Lajos Magyar (Russian: Людвиг Игнатьевич Мадьяр, romanized: Lyudvig Ignatyevich Madyar; 25 November 1891, Istvándi, Hungary – 17 July 1940, Moscow, Soviet Union[1]) was a Hungarian Communist journalist and sinologist, active in the Hungarian Soviet Republic of 1919, after the fall of which he was imprisoned by the Horthy regime. In 1922 Magyar went to the Soviet Union as the result of an exchange of prisoners. There he worked on the staff of the Comintern and at the newspaper Pravda. Between 1926 and 1927 he was sent on a diplomatic mission to China. From 1929 to 1934 he served as deputy chief of the Oriental Secretariat of the Executive Committee of the Communist International.[1]

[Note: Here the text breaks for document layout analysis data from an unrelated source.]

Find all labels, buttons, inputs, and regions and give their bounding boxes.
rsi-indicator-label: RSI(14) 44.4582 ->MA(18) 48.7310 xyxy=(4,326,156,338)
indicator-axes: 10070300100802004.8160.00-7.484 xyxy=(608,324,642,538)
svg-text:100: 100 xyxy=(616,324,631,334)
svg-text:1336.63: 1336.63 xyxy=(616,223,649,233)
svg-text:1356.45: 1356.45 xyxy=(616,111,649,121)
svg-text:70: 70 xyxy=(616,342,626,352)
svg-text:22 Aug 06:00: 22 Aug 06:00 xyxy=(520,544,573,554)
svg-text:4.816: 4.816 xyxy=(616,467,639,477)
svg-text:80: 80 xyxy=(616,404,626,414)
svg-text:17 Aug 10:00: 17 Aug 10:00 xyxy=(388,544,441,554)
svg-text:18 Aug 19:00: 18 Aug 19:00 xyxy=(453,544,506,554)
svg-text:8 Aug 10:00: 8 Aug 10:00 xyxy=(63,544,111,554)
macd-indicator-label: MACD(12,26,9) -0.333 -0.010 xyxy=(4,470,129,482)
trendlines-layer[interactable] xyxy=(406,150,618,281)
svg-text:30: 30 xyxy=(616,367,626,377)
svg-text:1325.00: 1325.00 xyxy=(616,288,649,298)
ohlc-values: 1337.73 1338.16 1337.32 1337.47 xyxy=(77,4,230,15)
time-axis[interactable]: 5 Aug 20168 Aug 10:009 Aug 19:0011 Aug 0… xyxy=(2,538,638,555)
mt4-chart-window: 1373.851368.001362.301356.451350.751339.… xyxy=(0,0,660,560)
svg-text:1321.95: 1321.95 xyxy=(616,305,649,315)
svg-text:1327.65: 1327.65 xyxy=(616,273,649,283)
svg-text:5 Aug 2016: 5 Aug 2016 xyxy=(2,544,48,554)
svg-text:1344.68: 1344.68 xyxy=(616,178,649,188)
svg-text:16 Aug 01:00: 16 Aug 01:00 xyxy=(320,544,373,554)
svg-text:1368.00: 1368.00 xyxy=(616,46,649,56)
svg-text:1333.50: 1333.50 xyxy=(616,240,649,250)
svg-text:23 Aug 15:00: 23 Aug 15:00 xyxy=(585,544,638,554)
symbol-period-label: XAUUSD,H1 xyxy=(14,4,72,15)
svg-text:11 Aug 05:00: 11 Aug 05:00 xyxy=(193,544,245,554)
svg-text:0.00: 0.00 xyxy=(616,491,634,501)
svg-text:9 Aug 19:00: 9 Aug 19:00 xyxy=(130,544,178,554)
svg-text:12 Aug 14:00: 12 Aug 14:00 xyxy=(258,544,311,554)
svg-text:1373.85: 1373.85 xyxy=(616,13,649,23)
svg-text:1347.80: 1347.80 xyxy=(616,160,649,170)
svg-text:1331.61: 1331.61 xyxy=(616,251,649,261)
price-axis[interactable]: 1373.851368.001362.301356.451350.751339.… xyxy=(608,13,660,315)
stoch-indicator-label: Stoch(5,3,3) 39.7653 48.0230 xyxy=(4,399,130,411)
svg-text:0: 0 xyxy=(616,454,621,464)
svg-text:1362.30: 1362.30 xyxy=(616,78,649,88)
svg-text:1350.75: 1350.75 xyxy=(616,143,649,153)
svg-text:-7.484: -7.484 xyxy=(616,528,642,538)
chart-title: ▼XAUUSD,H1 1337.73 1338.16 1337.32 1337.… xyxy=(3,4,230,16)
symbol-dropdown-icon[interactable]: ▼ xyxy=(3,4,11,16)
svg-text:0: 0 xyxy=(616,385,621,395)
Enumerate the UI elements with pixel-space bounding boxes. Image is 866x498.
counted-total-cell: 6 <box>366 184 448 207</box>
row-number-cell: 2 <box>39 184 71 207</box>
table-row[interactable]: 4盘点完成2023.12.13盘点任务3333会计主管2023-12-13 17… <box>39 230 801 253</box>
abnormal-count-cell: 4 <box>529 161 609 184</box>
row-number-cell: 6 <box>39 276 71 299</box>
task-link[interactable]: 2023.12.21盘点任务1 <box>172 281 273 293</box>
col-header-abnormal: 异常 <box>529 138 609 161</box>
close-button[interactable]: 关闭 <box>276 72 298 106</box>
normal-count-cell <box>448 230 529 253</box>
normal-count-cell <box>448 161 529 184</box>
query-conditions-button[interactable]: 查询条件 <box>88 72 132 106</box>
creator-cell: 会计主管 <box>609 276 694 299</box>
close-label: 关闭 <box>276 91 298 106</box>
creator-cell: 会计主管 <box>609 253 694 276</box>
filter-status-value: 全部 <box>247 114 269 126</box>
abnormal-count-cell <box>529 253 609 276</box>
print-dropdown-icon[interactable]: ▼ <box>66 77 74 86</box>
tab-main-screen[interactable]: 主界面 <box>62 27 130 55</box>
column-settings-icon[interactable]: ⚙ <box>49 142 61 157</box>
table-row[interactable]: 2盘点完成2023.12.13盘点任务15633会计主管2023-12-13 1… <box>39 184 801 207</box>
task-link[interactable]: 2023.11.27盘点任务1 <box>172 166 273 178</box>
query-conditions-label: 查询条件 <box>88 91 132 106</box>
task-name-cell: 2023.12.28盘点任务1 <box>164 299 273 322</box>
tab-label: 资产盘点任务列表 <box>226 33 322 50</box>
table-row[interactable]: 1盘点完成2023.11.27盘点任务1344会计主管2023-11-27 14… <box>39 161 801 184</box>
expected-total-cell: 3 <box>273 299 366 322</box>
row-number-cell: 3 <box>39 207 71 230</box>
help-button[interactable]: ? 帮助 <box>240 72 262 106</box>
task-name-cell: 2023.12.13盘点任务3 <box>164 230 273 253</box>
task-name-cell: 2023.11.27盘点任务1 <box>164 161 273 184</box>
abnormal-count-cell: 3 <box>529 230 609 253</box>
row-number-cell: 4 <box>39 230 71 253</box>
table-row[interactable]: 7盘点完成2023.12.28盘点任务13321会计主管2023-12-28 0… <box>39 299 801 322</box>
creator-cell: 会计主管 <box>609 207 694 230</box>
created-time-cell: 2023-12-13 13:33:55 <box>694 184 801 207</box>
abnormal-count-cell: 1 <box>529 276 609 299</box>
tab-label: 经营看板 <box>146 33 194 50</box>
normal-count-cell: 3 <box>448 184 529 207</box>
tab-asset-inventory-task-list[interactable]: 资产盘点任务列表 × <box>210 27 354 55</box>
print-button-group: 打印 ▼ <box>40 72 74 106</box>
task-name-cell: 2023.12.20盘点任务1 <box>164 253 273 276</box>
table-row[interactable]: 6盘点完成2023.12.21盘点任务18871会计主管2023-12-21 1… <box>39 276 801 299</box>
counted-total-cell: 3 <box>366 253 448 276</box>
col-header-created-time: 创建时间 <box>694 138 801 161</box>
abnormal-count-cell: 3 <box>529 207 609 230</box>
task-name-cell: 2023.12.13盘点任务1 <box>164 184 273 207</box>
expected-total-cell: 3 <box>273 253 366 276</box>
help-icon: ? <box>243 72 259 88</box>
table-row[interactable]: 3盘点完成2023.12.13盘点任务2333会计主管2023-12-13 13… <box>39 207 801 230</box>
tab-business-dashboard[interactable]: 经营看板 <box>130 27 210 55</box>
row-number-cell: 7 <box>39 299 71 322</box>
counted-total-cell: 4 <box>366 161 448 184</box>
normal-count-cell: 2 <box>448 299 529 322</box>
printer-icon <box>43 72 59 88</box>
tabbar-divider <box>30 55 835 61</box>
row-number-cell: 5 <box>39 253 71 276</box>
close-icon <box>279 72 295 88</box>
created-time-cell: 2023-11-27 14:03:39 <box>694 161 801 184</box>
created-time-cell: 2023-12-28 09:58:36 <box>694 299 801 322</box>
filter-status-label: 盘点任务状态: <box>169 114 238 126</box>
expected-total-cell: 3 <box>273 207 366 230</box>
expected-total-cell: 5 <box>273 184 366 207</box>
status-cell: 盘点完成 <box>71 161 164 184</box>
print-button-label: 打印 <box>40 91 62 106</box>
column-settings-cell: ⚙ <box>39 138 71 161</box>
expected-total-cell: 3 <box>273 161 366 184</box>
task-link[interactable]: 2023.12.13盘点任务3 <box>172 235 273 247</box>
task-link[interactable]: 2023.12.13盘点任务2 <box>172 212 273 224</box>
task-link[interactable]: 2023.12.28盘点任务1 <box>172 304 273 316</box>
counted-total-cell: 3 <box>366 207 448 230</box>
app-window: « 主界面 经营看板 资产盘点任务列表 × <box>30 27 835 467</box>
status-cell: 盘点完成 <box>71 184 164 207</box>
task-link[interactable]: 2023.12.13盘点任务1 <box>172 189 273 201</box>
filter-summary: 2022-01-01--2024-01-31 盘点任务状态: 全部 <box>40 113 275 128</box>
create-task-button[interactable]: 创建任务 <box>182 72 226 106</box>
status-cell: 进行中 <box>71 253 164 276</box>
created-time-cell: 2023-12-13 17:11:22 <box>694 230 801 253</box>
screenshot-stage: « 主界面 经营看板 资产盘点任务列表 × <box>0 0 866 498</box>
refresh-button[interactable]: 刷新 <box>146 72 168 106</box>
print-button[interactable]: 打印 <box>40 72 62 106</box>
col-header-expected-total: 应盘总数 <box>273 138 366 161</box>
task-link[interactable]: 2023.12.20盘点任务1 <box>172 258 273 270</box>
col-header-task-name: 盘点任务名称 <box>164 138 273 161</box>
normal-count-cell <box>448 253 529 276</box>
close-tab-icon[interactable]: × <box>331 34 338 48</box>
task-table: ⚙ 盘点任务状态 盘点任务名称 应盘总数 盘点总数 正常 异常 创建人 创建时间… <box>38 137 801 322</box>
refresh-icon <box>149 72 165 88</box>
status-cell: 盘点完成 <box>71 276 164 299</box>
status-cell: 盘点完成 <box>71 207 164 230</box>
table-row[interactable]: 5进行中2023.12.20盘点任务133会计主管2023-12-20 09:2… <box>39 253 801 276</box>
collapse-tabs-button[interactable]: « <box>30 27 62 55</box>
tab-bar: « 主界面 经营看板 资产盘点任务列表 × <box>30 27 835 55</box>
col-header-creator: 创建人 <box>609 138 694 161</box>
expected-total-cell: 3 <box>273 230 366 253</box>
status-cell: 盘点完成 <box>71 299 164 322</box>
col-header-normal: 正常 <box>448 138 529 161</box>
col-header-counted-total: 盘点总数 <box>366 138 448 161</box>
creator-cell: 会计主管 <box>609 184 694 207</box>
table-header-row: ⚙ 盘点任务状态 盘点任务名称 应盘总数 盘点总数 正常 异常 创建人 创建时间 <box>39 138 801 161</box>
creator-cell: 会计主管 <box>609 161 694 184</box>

In 1934, Magyar was falsely accused of being involved in the Kirov assassination; he was arrested and sentenced to prison convicted as a "Zinovievite-Terrorist". Magyar was sent to a gulag, where he ultimately perished. The "Guidebook to the Pantheon of the Working-Class Movement of the Imre Mező Avenue Cemetery" reports that Lajos Magyar died on July 17, 1940, but despite this, his wife never learned of the circumstances or even the date of his death.[2]
References
- 1 2 The Great Soviet Encyclopedia (3rd ed.). 1970–1979.
- ↑ Rév, István (2005). Retroactive Justice : Prehistory of post-communism. Stanford, Calif: Stanford University Press. pp. 121–122. ISBN 9780804736442.
- Borsanyi, György. The life of a Communist revolutionary, Béla Kun: Distributed by Columbia University Press, 1993.